A proposito dei concetti, ieri, nella meditazione del sabato, che da qualche tempo è estremamente silenziosa, di un silenzio profondo e coinvolgente, è venuto fuori, in seguito ad un argomento tirato fuori da Doretta, anche il discorso dei concetti. Nagaarjuna disse a suo tempo che lui non aveva niente da dire, niente da affermare. Disse anche che il Buddha, in decine di anni di predicazione del Dharma, non aveva detto niente. E’ un paradosso, naturalmente, ma disse proprio così: il Buddha non ha mai detto niente. Cosa voleva dire con ciò? Mi fa venire in mente un maestro zen che ho conosciuto: parla, parla, parla tanto ed è davvero interessante sentire ciò che ha da dire, è stimolante. Però arrivi in fondo ai suoi discorsi e ti chiedi: ‘Ma che ha detto?’ . Però è stato stimolante. Dall’altro lato della collina conosco qualcuno che parla, parla, parla tanto (non di cose meditative, si tratta di un’altra situazione) e arrivi in fondo e ti chiedi: ‘ Ma che ha detto?’ . E lì te lo chiedi davvero.
Perché il Buddha e Nagaarjuna non hanno nulla da dire, nulla da affermare? Riflettiamoci (la soluzione è in fondo a questo testo, riferita alla vacuità o assenza di sostanza intrinseca del reale, ma non andateci, prima riflettetevi intuitivamente) .
Avere tesi particolari implica sofferenza. Sono le ossessioni, specialmente le ossessioni metafisiche, basate su opinioni e costruzioni mentali varie. Quello di cui non ci rendiamo conto è che noi “aderiamo” spesso a contenuti, ci attacchiamo emotivamente a questi contenuti (spesso ricevuti fin dai primi anni di vita) . Quindi non è importante parlare, discutere su questo o quello. Importante è vedere cosa c’è davvero mentre si discute. Quando U –Vijaya mi interrogava e mi diceva: “Che hai visto?” e io gli dicevo che avevo percepito davvero questa o quella cosa, lui , bruscammente mi diceva: “Sì, ma che hai visto?” ed io restavo perplesso e sconcertato. Io esponevo dei contenuti e lui riportava bruscamente l’attenzione su quello che c’era davvero. Dei bei pensieri, delle belle opinioni, fatte sulla base di insegnamenti, letture, credi religiosi…. Tutte cose di cui l’ego ha bisogno per attaccamento, consolazione… ma cosa c’era davvero?

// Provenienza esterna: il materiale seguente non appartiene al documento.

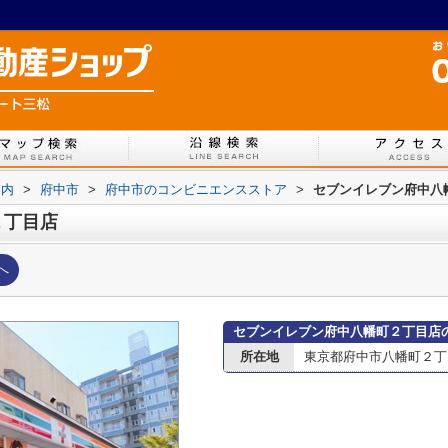
案内
>
府中市
>
府中市のコンビニエンスストア
>
セブンイレブン府中八
２丁目店
へ
セブンイレブン府中八幡町２丁目店
所在地
東京都府中市八幡町２丁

Buddha, Dharma e Sangha non esistono in ultima analisi. Molti buddhisti sono attaccati a questi concetti. Ricordo invece una volta che io e Fabio eravamo a casa con mia zia d’America, ottantenne e un po’ istintiva. Parlavamo di meditazione e Buddhismo e lei, d’istinto, disse: “ Il Buddha non sa di nulla” . “E’vero” risposi “davvero il Buddha non sa di nulla” . Lei continuò il suo attacco e noi che ridevamo e scherzavamo dandole ragione. Fu davvero divertente. Perché Buddha , Dharma e Sangha sono la vacuità, l’assenza di sostanza di tutti i fenomeni e di tutti i concetti. Per esempio Naagaarjuna critica inesorabilmente ogni concetto, ogni opinione, buddhista e non buddhista di cui mostra l’assurdita e la contraddittorietà.Concetti come gli aggregati, gli elementi,il karma, la rinascita, la sofferenza, il Buddha, il Nirvana… e su altri versanti il concetto di un creatore ecc.,tutto si frantuma sotto la sua critica. “Se io avessi qualche tesi”, egli dice ne “Lo Sterminio degli Errori” “sarei vittima di questi [stessi] controsensi. Ma io non ho nessuna tesi e quindi non mi si può imputare nessun controsenso” .
Perciò nessuna tesi; piuttosto: “Che c’è davvero?”